On November 7th, while cleaning crews are still tidying up from election night parties, America’s political class will be hurling themselves into another essential battle over government spending, taxes and debt. On January 2nd, 2013, absent some kind of budget deal, America will fall off the “fiscal cliff” and face a massive tax increase and across the board cuts in government spending. Like most crisis these days, it’s a creation of politicians.
A new study from the Brookings Institution’s Tax Policy Center finds that the expiration of the Bush-era tax cuts at the end of the year will hit Americans with a $500 billion tax hike. While liberal talking points suggest that only the wealthy received a tax cut under Bush, in fact every income group saw their taxes reduced. The rich got “more” tax cuts for the simple reason that they pay more in taxes. The expiration of the Bush tax cuts will hit everybody.
An average middle-class household — making between around $40,000 to $65,000 — would see an almost $2,000 tax hike next year, while those making under $20,000 a year would see their bill rise by an average of just over $400. Both groups would see their after-tax income drop by around four percent.
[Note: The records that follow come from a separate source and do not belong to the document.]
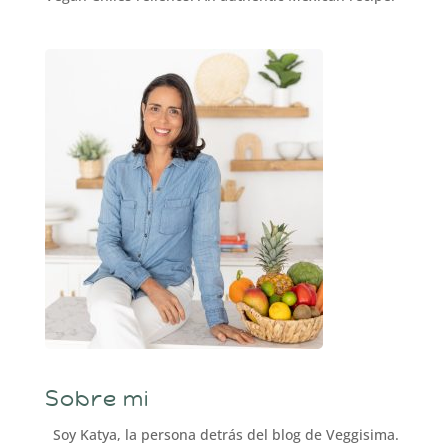
Sobre mi
Soy Katya, la persona detrás del blog de Veggisima.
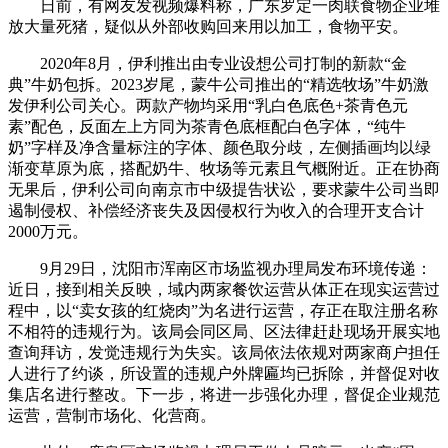
日前，有网友发视频爆料称，广东罗定一肉联食物企业堆
放大量死猪，疑似从外部收购回来用以加工，食物平安。
2020年8月，伊利推出由专业设想公司打制的新款“金
典”牛奶包拆。2023岁尾，蒙牛公司推出的“精选牧场”牛奶激
发伊利公司关心。两款产物均采用“乳白色底色+茶青色元
素”配色，反面左上方同为茶青色底框配白色字体，“纯牛
奶”字样及净含量标注的字体、颜色取分歧，左侧插画均以绿
渐变草原为底，搭配奶牛、牧场等元素且气概附近。正在协商
无果后，伊利公司向南京市中级提告状讼，要求蒙牛公司当即
遏制侵权、补偿经济丧失及因侵权行为收入的合理开支合计
2000万元。
9月29日，沈阳市浑南区市场监视办理局发布环境传递：
近日，接到相关反映，域内两家餐饮运营从体正在现实运营过
程中，以“卖女孩的红烧肉”为名进行运营，存正在取注册名称
不相符的违规行为。该局会同区局、区法律赶赴现场开展实地
查询拜访，发觉违规行为失实。该局依法依规对两家商户担任
人进行了约谈，所设置的违规户外牌匾均已拆除，并督促对收
集店名进行整改。下一步，将进一步强化办理，督促企业规范
运营，营制市场化、化营商。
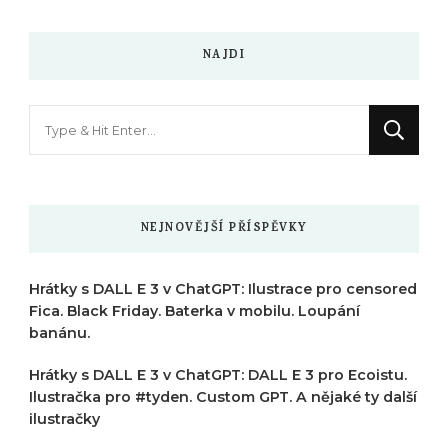
NAJDI
Hledáte
něco
?
NEJNOVĚJŠÍ PŘÍSPĚVKY
Hrátky s DALL E 3 v ChatGPT: Ilustrace pro censored
Fica. Black Friday. Baterka v mobilu. Loupání
banánu.
Hrátky s DALL E 3 v ChatGPT: DALL E 3 pro Ecoistu.
Ilustračka pro #tyden. Custom GPT. A nějaké ty další
ilustračky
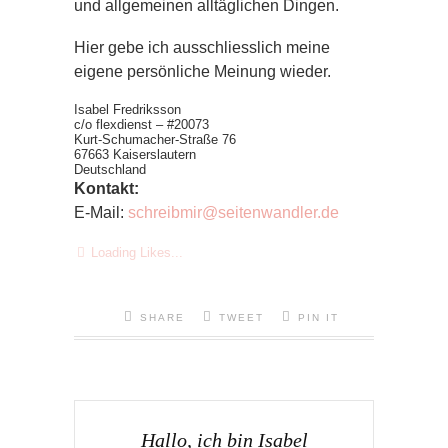
und allgemeinen alltäglichen Dingen.
Hier gebe ich ausschliesslich meine
eigene persönliche Meinung wieder.
Isabel Fredriksson
c/o flexdienst – #20073
Kurt-Schumacher-Straße 76
67663 Kaiserslautern
Deutschland
Kontakt:
E-Mail:
schreibmir@seitenwandler.de
Loading Likes...
SHARE
TWEET
PIN IT
Hallo, ich bin Isabel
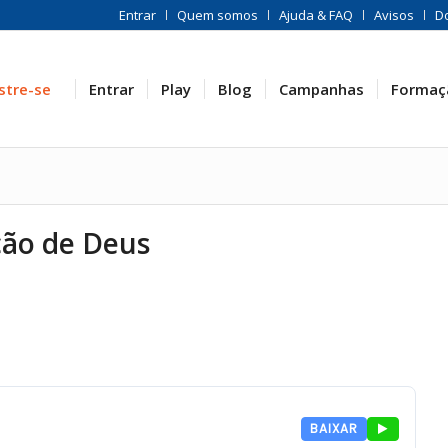
Entrar
Quem somos
Ajuda & FAQ
Avisos
D
stre-se
Entrar
Play
Blog
Campanhas
Formaç
ção de Deus
BAIXAR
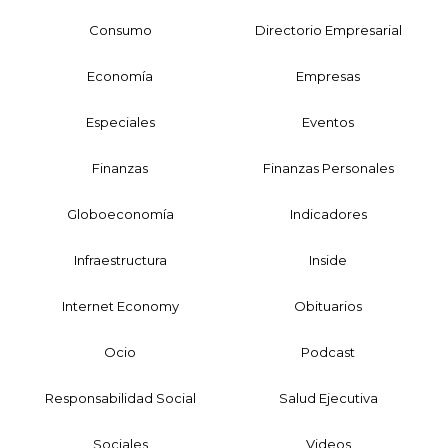
Consumo
Directorio Empresarial
Economía
Empresas
Especiales
Eventos
Finanzas
Finanzas Personales
Globoeconomía
Indicadores
Infraestructura
Inside
Internet Economy
Obituarios
Ocio
Podcast
Responsabilidad Social
Salud Ejecutiva
Sociales
Videos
But households in the top 20 percent of earners would take a $14,000 hit, and those making a half million dollars or more a year — the top one percent of taxpayers — face an average $120,000 increase. That top one percent would see a more than 10 percent hit to their after-tax income.
According to the study, almost nine out of ten households would see higher taxes. The economic impact is likely to be disastrous, as the economy is already teetering on the brink of recession.
The companion to this debate will be a fight over “sequestration,” a process triggering across-the-board spending cuts throughout government. The anticipated cuts fall heavily on defense programs, which could lead to wide-spread layoffs and cuts in military forces. This event was caused by last year’s punt on the debt ceiling fight. It was meant to be a “trigger” to pressure the President and Congress to come up with a real plan to reduce government spending.
The Senate Democrats have failed to produce even an annual budget in the past 3 1/2 years, so no surprise that they failed to agree to a plan to cut government spending.